CAREY, Colin J.B., Geology, SUNY New Paltz, 1 Hawk Drive, New Paltz, NY 12561, ARNOLD, Emily G., Geology, Mount Holyoke College, 50 College St, South Hadley, MA 01075, DE SIMONE, David J., De Simone Geoscience Investigations, 957 Babcock Lake Rd, Petersburg, NY 12138, KOZLOWSKI, Andrew L., Geologic Survey, New York State Museum, 3140 Cultural Education Center, Albany, NY 12230 and RAYBURN, John A., Geological Sciences, SUNY New Paltz, 1 Hawk Drive, New Paltz, NY 12561, colin.carey1@gmail.com

The surfical geology of Warner Creek was investigated during the summer of 2010 by students participating in the SUNY New Paltz REU program. Warner Creek is a tributary of the Esopus Creek which supplies fresh water to New York City from the Catskill Mountains in upstate New York. Warner Creek appears to be a significant contributor of fine suspended sediments to the reservoir. To better understand the origin of the suspended sediments a lower reach of Warner Creek which contained an apparent point source of fine sediments was mapped and modeled in three dimensions using field observations, well logs, GIS, and GPR.
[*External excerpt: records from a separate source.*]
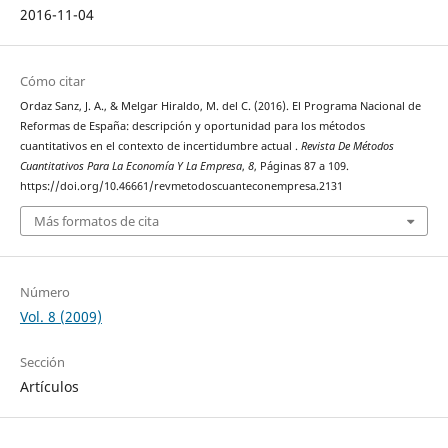
2016-11-04
Cómo citar
Ordaz Sanz, J. A., & Melgar Hiraldo, M. del C. (2016). El Programa Nacional de
Reformas de España: descripción y oportunidad para los métodos
cuantitativos en el contexto de incertidumbre actual .
Revista De Métodos
Cuantitativos Para La Economía Y La Empresa
,
8
, Páginas 87 a 109.
https://doi.org/10.46661/revmetodoscuanteconempresa.2131
Más formatos de cita
Número
Vol. 8 (2009)
Sección
Artículos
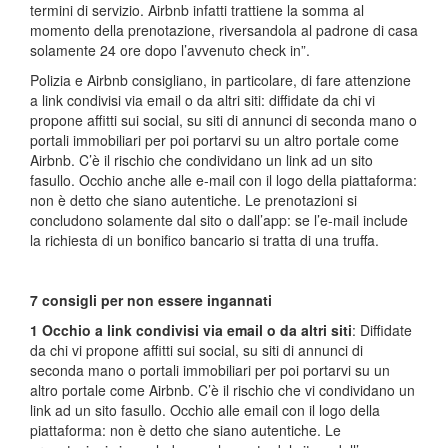
termini di servizio. Airbnb infatti trattiene la somma al
momento della prenotazione, riversandola al padrone di casa
solamente 24 ore dopo l’avvenuto check in”.
Polizia e Airbnb consigliano, in particolare, di fare attenzione
a link condivisi via email o da altri siti: diffidate da chi vi
propone affitti sui social, su siti di annunci di seconda mano o
portali immobiliari per poi portarvi su un altro portale come
Airbnb. C’è il rischio che condividano un link ad un sito
fasullo. Occhio anche alle e-mail con il logo della piattaforma:
non è detto che siano autentiche. Le prenotazioni si
concludono solamente dal sito o dall’app: se l’e-mail include
la richiesta di un bonifico bancario si tratta di una truffa.
7 consigli per non essere ingannati
1 Occhio a link condivisi via email o da altri siti
: Diffidate
da chi vi propone affitti sui social, su siti di annunci di
seconda mano o portali immobiliari per poi portarvi su un
altro portale come Airbnb. C’è il rischio che vi condividano un
link ad un sito fasullo. Occhio alle email con il logo della
piattaforma: non è detto che siano autentiche. Le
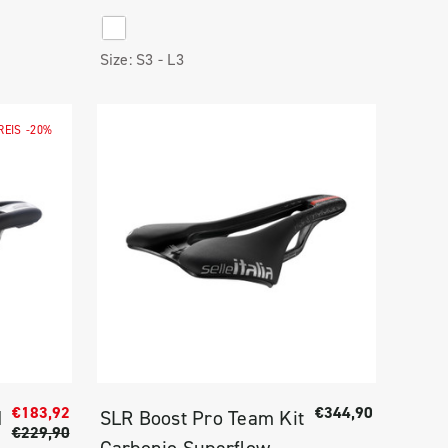
White
Size:
S3 -
L3
REIS
-20%
€183,92
€344,90
I
SLR Boost Pro Team Kit
€229,90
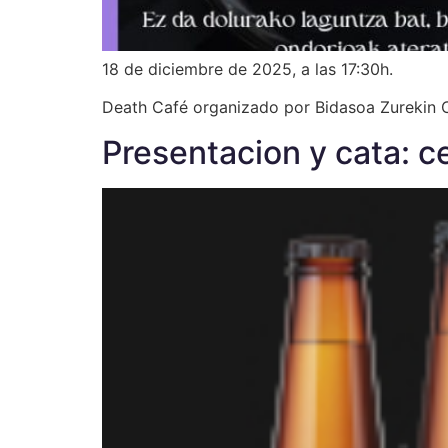
18 de diciembre de 2025, a las 17:30h.
Death Café organizado por Bidasoa Zurekin
Presentacion y cata:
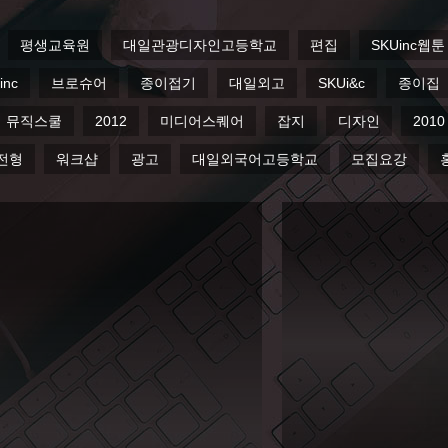
광디자인고등학교
편집
SKUinc웹툰
2013
2014
경대학교
서경대
페이퍼하우스
베이비
뮤직스쿨
2
자전형
워크샵
광고
대일외국어고등학교
모집요강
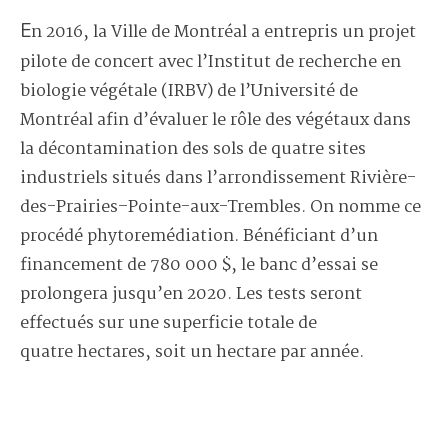
En 2016, la Ville de Montréal a entrepris un projet
pilote de concert avec l’Institut de recherche en
biologie végétale (IRBV) de l’Université de
Montréal afin d’évaluer le rôle des végétaux dans
la décontamination des sols de quatre sites
industriels situés dans l’arrondissement Rivière-
des-Prairies–Pointe-aux-Trembles. On nomme ce
procédé phytoremédiation. Bénéficiant d’un
financement de 780 000 $, le banc d’essai se
prolongera jusqu’en 2020. Les tests seront
effectués sur une superficie totale de
quatre hectares, soit un hectare par année.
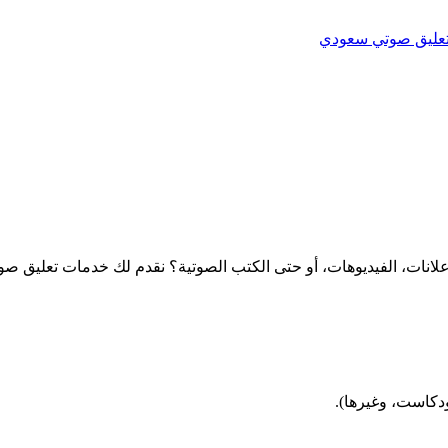
عليق صوتي سعودي
انات، الفيديوهات، أو حتى الكتب الصوتية؟ نقدم لك خدمات تعليق صو
ودكاست، وغيرها).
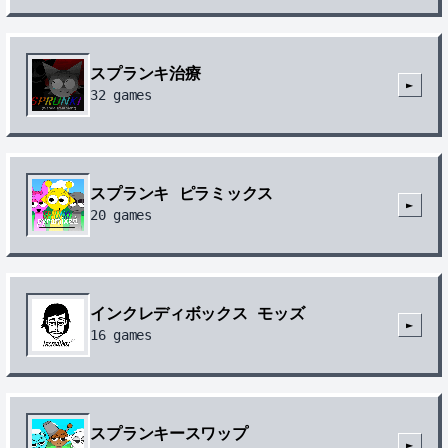
スプランキ治療
►
32
games
スプランキ ピラミックス
►
20
games
インクレディボックス モッズ
►
16
games
スプランキースワップ
►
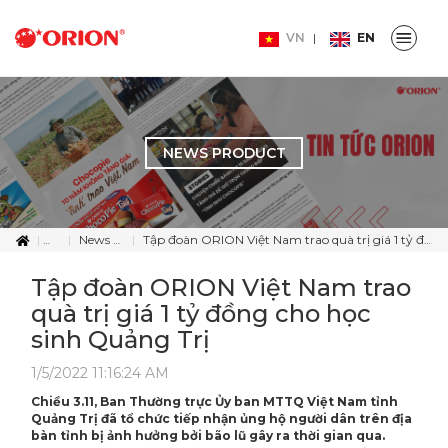
VN
EN
NEWS PRODUCT
News
News Product
Tập đoàn ORION Việt Nam trao quà trị giá 1 tỷ đồng cho học sinh Quảng Trị
Tập đoàn ORION Việt Nam trao
quà trị giá 1 tỷ đồng cho học
sinh Quảng Trị
1/5/2022 11:16:24 AM
Chiều 3.11, Ban Thường trực Ủy ban MTTQ Việt Nam tỉnh
Quảng Trị đã tổ chức tiếp nhận ủng hộ người dân trên địa
bàn tỉnh bị ảnh hưởng bởi bão lũ gây ra thời gian qua.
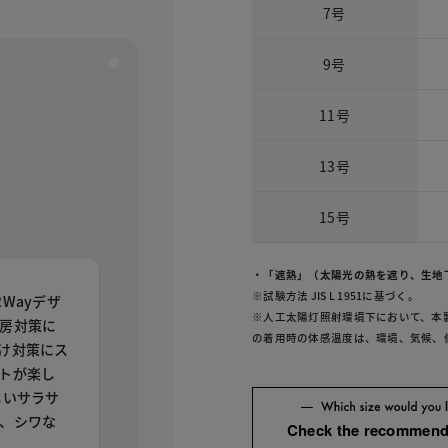
7号
9号
11号
13号
15号
・「遮熱」（太陽光の熱を遮り、生地下
※試験方法 JIS L 1951に基づく。
Wayデザ
※人工太陽灯照射環境下において、本
房対策に
の着用時の体感温度は、環境、気候、
け対策にス
トが楽し
しいサラサ
、シワな
Check the recommend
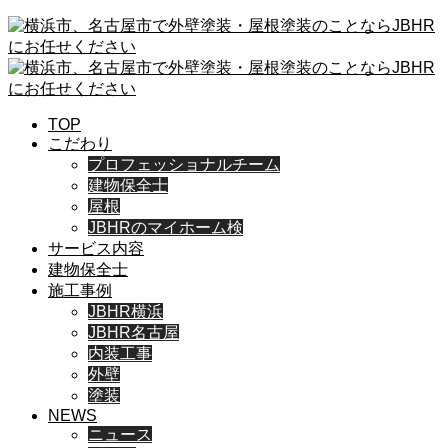
TOP
こだわり
プロフェッショナルチーム
建物保全士
屋根
JBHRのマイホーム検
サービス内容
建物保全士
施工事例
JBHR横浜
JBHR名古屋
内装工事
外壁
塗装
NEWS
ニュース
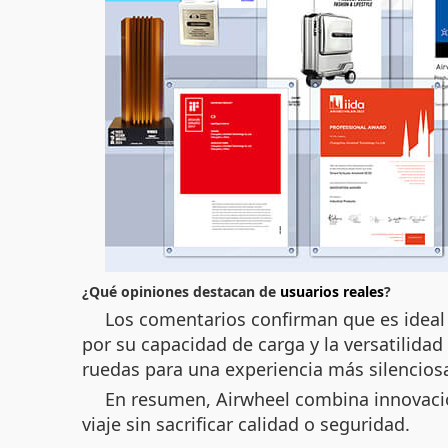
¿Qué opiniones destacan de
usuarios reales
?
Los comentarios confirman que es ideal
por su capacidad de carga y la versatilida
ruedas para una experiencia más silenciosa
En resumen, Airwheel combina innovación
viaje sin sacrificar calidad o seguridad.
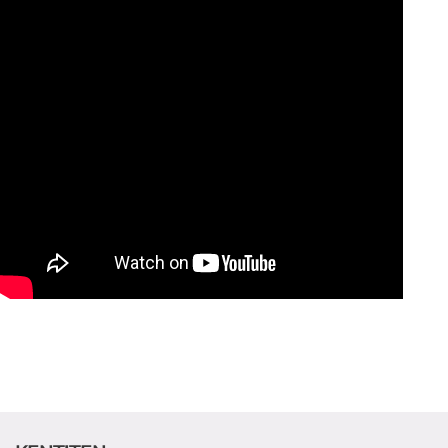
ADAY ÖĞRENCİ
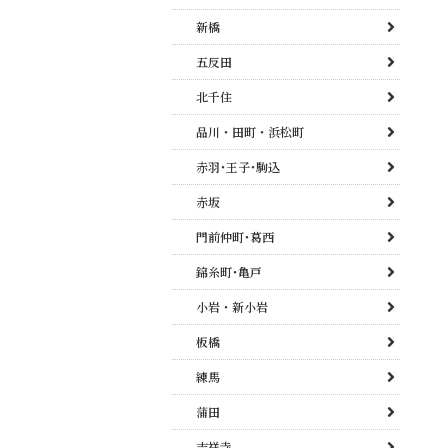
新橋
五反田
北千住
品川・田町・浜松町
赤羽･王子･駒込
赤坂
門前仲町･葛西
錦糸町･亀戸
小岩・新小岩
板橋
練馬
蒲田
吉祥寺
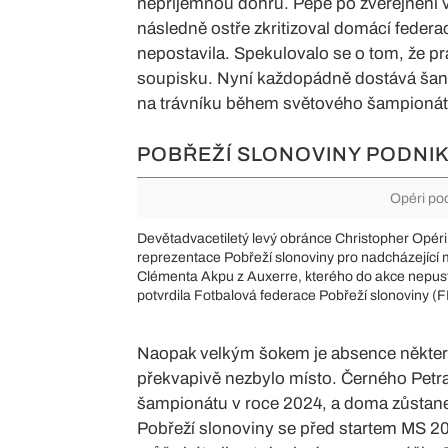
nepříjemnou dohru. Pépé po zveřejnění v
následně ostře zkritizoval domácí federaci
nepostavila. Spekulovalo se o tom, že pr
soupisku. Nyní každopádně dostává šanci 
na trávníku během světového šampionát
POBŘEŽÍ SLONOVINY PODNI
Opéri poc
Devětadvacetiletý levý obránce Christopher Opér
reprezentace Pobřeží slonoviny pro nadcházející m
Clémenta Akpu z Auxerre, kterého do akce nepust
potvrdila Fotbalová federace Pobřeží slonoviny (FIF
Naopak velkým šokem je absence někter
překvapivě nezbylo místo. Černého Petra 
šampionátu v roce 2024, a doma zůstane 
Pobřeží slonoviny se před startem MS 202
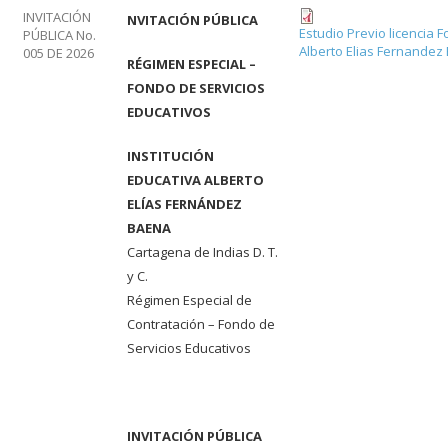
INVITACIÓN
NVITACIÓN PÚBLICA
Estudio Previo licencia F
PÚBLICA No.
Alberto Elias Fernandez
005 DE 2026
RÉGIMEN ESPECIAL –
FONDO DE SERVICIOS
EDUCATIVOS
INSTITUCIÓN
EDUCATIVA ALBERTO
ELÍAS FERNÁNDEZ
BAENA
Cartagena de Indias D. T.
y C.
Régimen Especial de
Contratación – Fondo de
Servicios Educativos
INVITACIÓN PÚBLICA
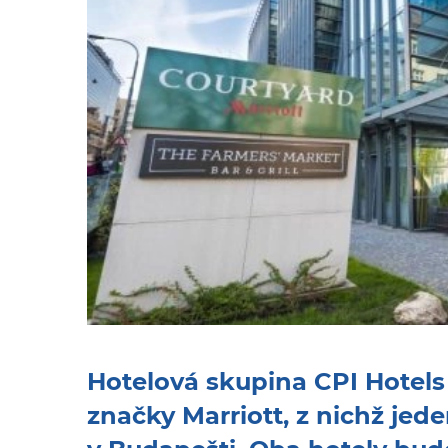
Hotelová skupina CPI Hotels 
značky Marriott, z nichž jed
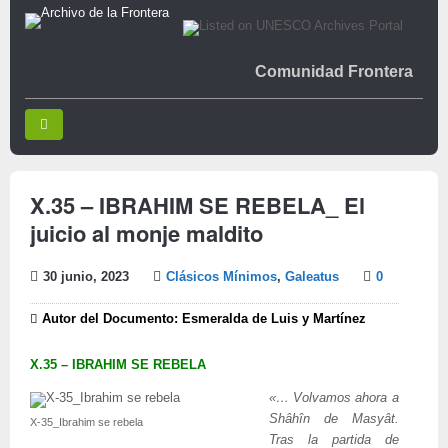
Comunidad Frontera
X.35 – IBRAHIM SE REBELA_ El
juicio al monje maldito
30 junio, 2023
Clásicos Mínimos
,
Galeatus
0
Autor del Documento: Esmeralda de Luis y Martínez
X.35 – IBRAHIM SE REBELA
«… Volvamos ahora a
Shâhîn de Masyât.
X-35_Ibrahim se rebela
Tras la partida de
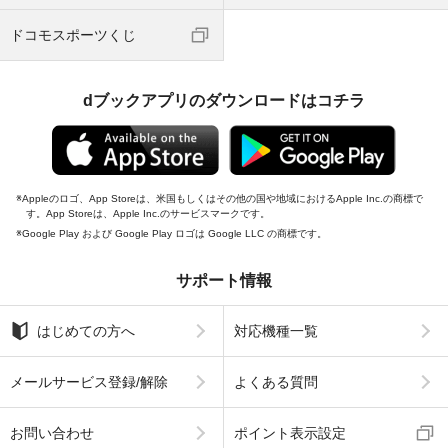
ドコモスポーツくじ
dブックアプリのダウンロードはコチラ
Appleのロゴ、App Storeは、米国もしくはその他の国や地域におけるApple Inc.の商標で
す。App Storeは、Apple Inc.のサービスマークです。
Google Play および Google Play ロゴは Google LLC の商標です。
サポート情報
はじめての方へ
対応機種一覧
メールサービス登録/解除
よくある質問
お問い合わせ
ポイント表示設定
Detailed terrace mapping reveals at least three sets of fluvial terraces marked by distinct risers and some preserved former channels. An uppermost terrace appears erosional with no preserved terrace sand & gravel; the underlying sediment is a red till. Other terraces truncate either lacustrine silt-clay or red till. A widespread valley red till unit can be distinguished from hill slope gray till. The valley till unit truncates an underlying lacustrine silt-clay and incorporates lacustrine sediment in the till matrix. Well logs gathered from government agencies and drilling companies were compiled to build a three-dimensional model of the subsurface sediments. Several trends could be identified, including a thick unbroken layer of clay blanketing the valley floor and the possible presence of multiple tills. At the surface GPR data collected with 100 & 200 MHz antennae show 2-3 m of alluvial sand and gravel with prograding bars filling buried channels cut into clay. The GPR signal is quickly attenuated by the clay. It was found that the lacustrine sediments were extensive and the primary source of the suspended sediments in Warner Creek.